Evaluation methods for Large Language Models (LLMs) include using benchmarks to assess performance in tasks such as common sense reasoning problems and mathematical questions. Some benchmarks evaluate multiple tasks to provide a more comprehensive evaluation of LLM capabilities. However, evaluations for LLMs are based on static human-written ground truth, which has been criticized for lacking experimental designs and reproducibility. Additionally, evaluations suffer from prompt brittleness, misaligned behavior, outdated knowledge, and challenges in detecting generated texts and conducting evaluations due to various factors like high pre-training costs, high inference latency, limited context length, and hallucinations.


In [90]:
question = "can you show me the reference's name of those three llm's limitations you gave me before?"

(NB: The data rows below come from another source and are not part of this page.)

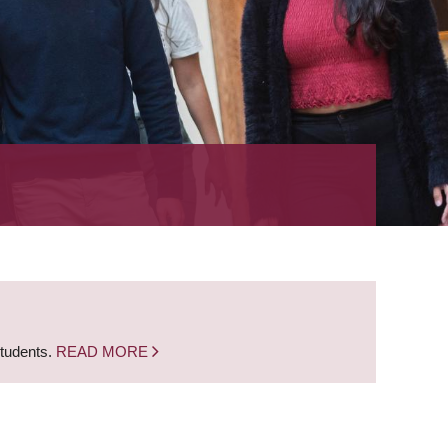
students.
READ MORE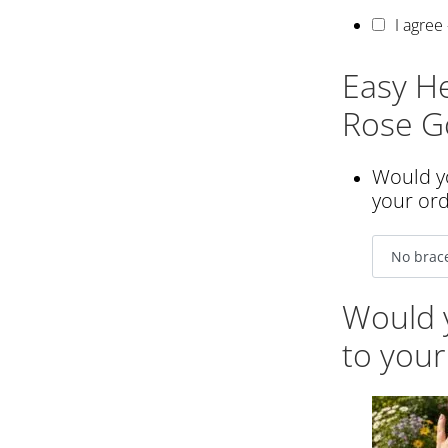
I agree
Easy He
Rose Go
Would yo
your or
Would y
to your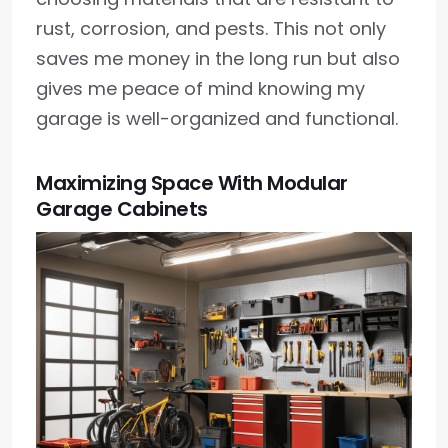
rust, corrosion, and pests. This not only
saves me money in the long run but also
gives me peace of mind knowing my
garage is well-organized and functional.
Maximizing Space With Modular
Garage Cabinets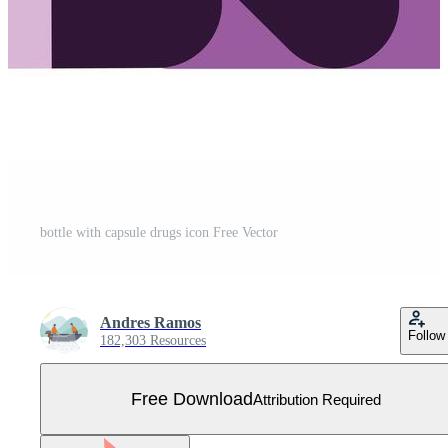
bottle with capsule drugs icon Free Vector
Andres Ramos
Follow
182,303 Resources
Free Download
Attribution Required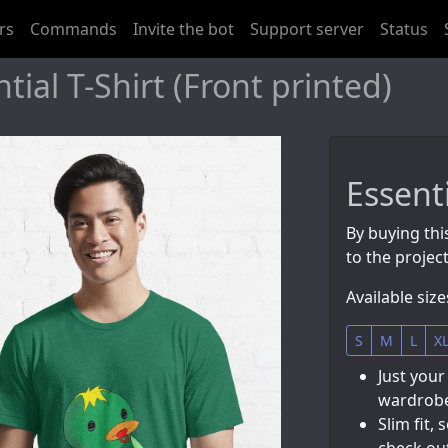
rs
Commands
Invite the bot
Support server
Status
ial T-Shirt (Front printed)
Essenti
By buying thi
to the project
Available size
S
M
L
X
Just your
wardrobe
Slim fit, 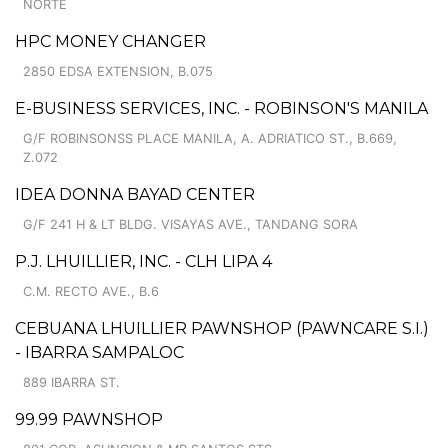
NORTE
HPC MONEY CHANGER
2850 EDSA EXTENSION, B.075
E-BUSINESS SERVICES, INC. - ROBINSON'S MANILA
G/F ROBINSONSS PLACE MANILA, A. ADRIATICO ST., B.669,
Z.072
IDEA DONNA BAYAD CENTER
G/F 241 H & LT BLDG. VISAYAS AVE., TANDANG SORA
P.J. LHUILLIER, INC. - CLH LIPA 4
C.M. RECTO AVE., B.6
CEBUANA LHUILLIER PAWNSHOP (PAWNCARE S.I.)
- IBARRA SAMPALOC
889 IBARRA ST.
99.99 PAWNSHOP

result = qa({"question": question})
print(result['answer'])

The names of the references for the limitations of Large Language Models (LLMs) mentioned earlier are Jean Kaddour, Joshua Harris, Maximilian Mozes, Herbie Bradley, Roberta Raileanu, Robert McHardy, Zhao et al., 2021, and Wang et al., 2023b.